Optimization 4: Cow<'a, str> return

transliterate_impl() returns Cow<'a, str>. When the input is pure ASCII (detected via str::is_ascii()), it returns Borrowed — a pointer to the input with no allocation. Non-ASCII input returns Owned with a pre-sized buffer. The Cow type is transparent to callers and avoids the cost of cloning strings that don't need modification.

Optimization 5: Capacity pre-sizing

The output buffer is pre-sized based on the first non-ASCII character's script:

  • CJK/Hangul/kana: input byte length (each character expands to a multi-letter syllable plus space)
  • Everything else: input byte length (most characters map 1:1)

This heuristic eliminates reallocations for the two most common workload shapes. The cost of over-sizing (a few KB of unused capacity) is negligible compared to the cost of repeated reallocations that memcpy the entire buffer.

Optimization 6: List input (batch processing)

transliterate(), slugify(), normalize(), and strip_accents() accept a list[str] and process all strings in a single PyO3 boundary crossing. For 100 strings, this saves ~24 µs of boundary overhead (240 ns × 100). The saving scales linearly with list size.

Operation (100 strings) List Loop Speedup
transliterate 28.3 µs 82.9 µs 2.9×

Optimization 7: Consistent Rust-native normalization

normalize() uses the Rust unicode-normalization crate (Unicode 16.0) for all calls — single strings, lists, and pipelines. This ensures consistent results across all code paths and eliminates Unicode version mismatches between CPython's unicodedata (Unicode 15.1) and the Rust crate's tables.
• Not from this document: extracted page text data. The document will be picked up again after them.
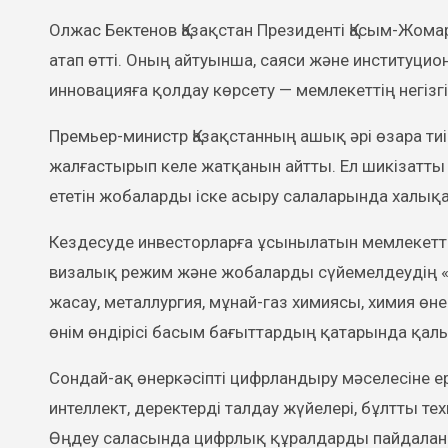
Олжас Бектенов Қазақстан Президенті Қасым-Жом
атап өтті. Оның айтуынша, саяси және институц
инновацияға қолдау көрсету — мемлекеттің негізгі
Премьер-министр Қазақстанның ашық әрі өзара тиі
жалғастырып келе жатқанын айтты. Ел шикізатты
ететін жобаларды іске асыру салаларында халық
Кездесуде инвесторларға ұсынылатын мемлекетті
визалық режим және жобаларды сүйемелдеудің «б
жасау, металлургия, мұнай-газ химиясы, химия ө
өнім өндірісі басым бағыттардың қатарында қал
Сондай-ақ өнеркәсіпті цифрландыру мәселесіне ер
интеллект, деректерді талдау жүйелері, бұлтты т
Өңдеу саласында цифрлық құралдарды пайдалан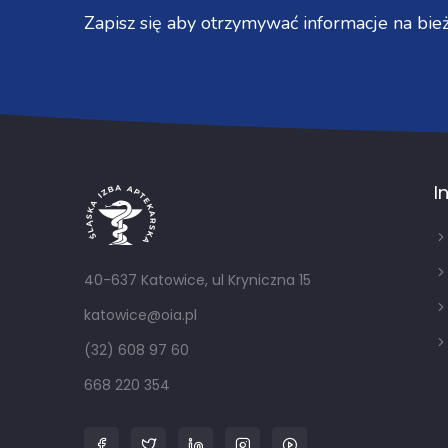
Zapisz się aby otrzymywać informacje na bież
I
40-637 Katowice, ul Kryniczna 15
katowice@oia.pl
(32) 608 97 60
668 220 354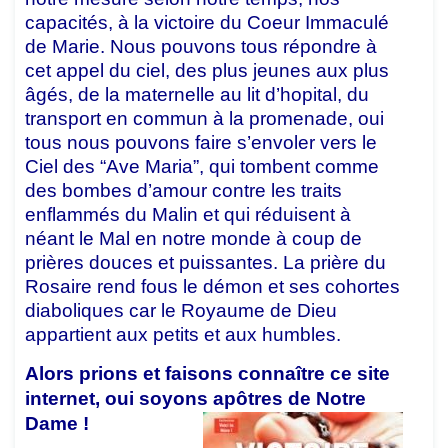
capacités, à la victoire du Coeur Immaculé
de Marie. Nous pouvons tous répondre à
cet appel du ciel, des plus jeunes aux plus
âgés, de la maternelle au lit d’hopital, du
transport en commun à la promenade, oui
tous nous pouvons faire s’envoler vers le
Ciel des “Ave Maria”, qui tombent comme
des bombes d’amour contre les traits
enflammés du Malin et qui réduisent à
néant le Mal en notre monde à coup de
prières douces et puissantes. La prière du
Rosaire rend fous le démon et ses cohortes
diaboliques car le Royaume de Dieu
appartient aux petits et aux humbles.
Alors prions et faisons connaître ce site
internet, oui soyons apôtres de Notre
Dame !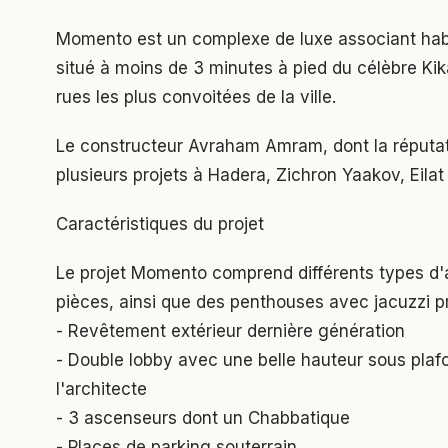
Momento est un complexe de luxe associant hab
situé à moins de 3 minutes à pied du célèbre Kik
rues les plus convoitées de la ville.
Le constructeur Avraham Amram, dont la réputatio
plusieurs projets à Hadera, Zichron Yaakov, Eilat e
Caractéristiques du projet
Le projet Momento comprend différents types d'
pièces, ainsi que des penthouses avec jacuzzi pri
- Revêtement extérieur dernière génération
- Double lobby avec une belle hauteur sous pla
l'architecte
- 3 ascenseurs dont un Chabbatique
- Places de parking souterrain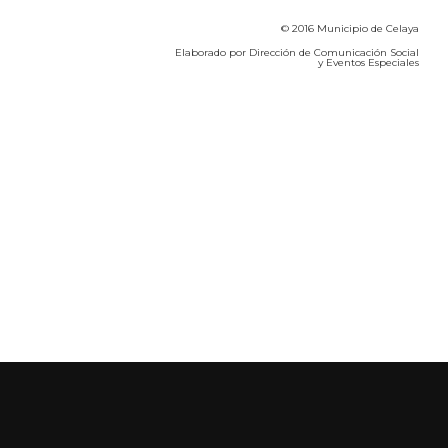
© 2016 Municipio de Celaya
Elaborado por Dirección de Comunicación Social
y Eventos Especiales
Calidad del Aire SEICA
COVID-19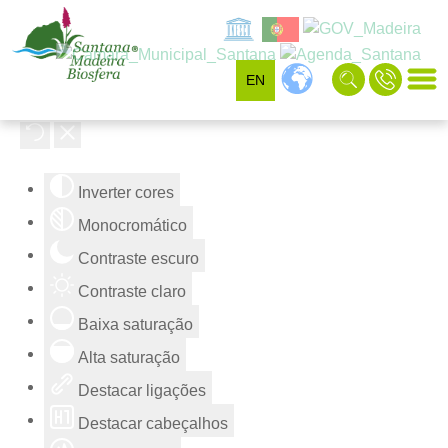
EN
Ferramentas de acessibilidade
Inverter cores
Monocromático
Contraste escuro
Contraste claro
Baixa saturação
Alta saturação
Destacar ligações
Destacar cabeçalhos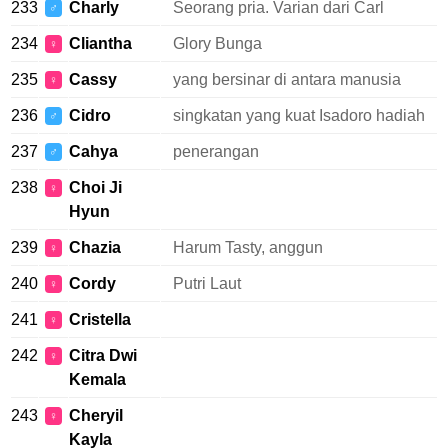
233
Charly
Seorang pria. Varian dari Carl
♂
234
Cliantha
Glory Bunga
♀
235
Cassy
yang bersinar di antara manusia
♀
236
Cidro
singkatan yang kuat Isadoro hadiah
♂
237
Cahya
penerangan
♂
238
Choi Ji
♀
Hyun
239
Chazia
Harum Tasty, anggun
♀
240
Cordy
Putri Laut
♀
241
Cristella
♀
242
Citra Dwi
♀
Kemala
243
Cheryil
♀
Kayla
While CPython's unicodedata.normalize() is faster for single-string calls (it operates directly on PEP 393 compact strings with zero-copy semantics), the correctness tradeoff is worth the performance cost: using a single Unicode version prevents subtle bugs where different code paths produce different results for codepoints assigned between Unicode versions.

Optimization 8: PHF for specialized data

All secondary lookup tables (Hanzi pinyin, confusables, case folding, emoji) use compile-time perfect hash functions via phf_codegen. PHF provides O(1) lookup with no runtime allocation, no collision handling, and deterministic performance. The tables are generated at build time by build.rs and embedded as static data.

What translit does NOT optimize

Two operations are inherently slower than their CPython C-builtin counterparts:

  • Normalization: unicodedata.normalize() operates on CPython's internal string buffer without copying. translit uses Rust for all normalization (consistency over speed — see Optimization 7).
  • Case folding: str.casefold() is a CPython C builtin with zero allocation overhead. translit's PHF-based fold_case() is within ~4× at the Python level, with the gap dominated by PyO3 boundary-crossing cost rather than algorithmic differences.

These gaps are acceptable because normalization and case folding are rarely the bottleneck in real workloads — transliteration and slugification dominate processing time, and translit is 7–38× faster for those.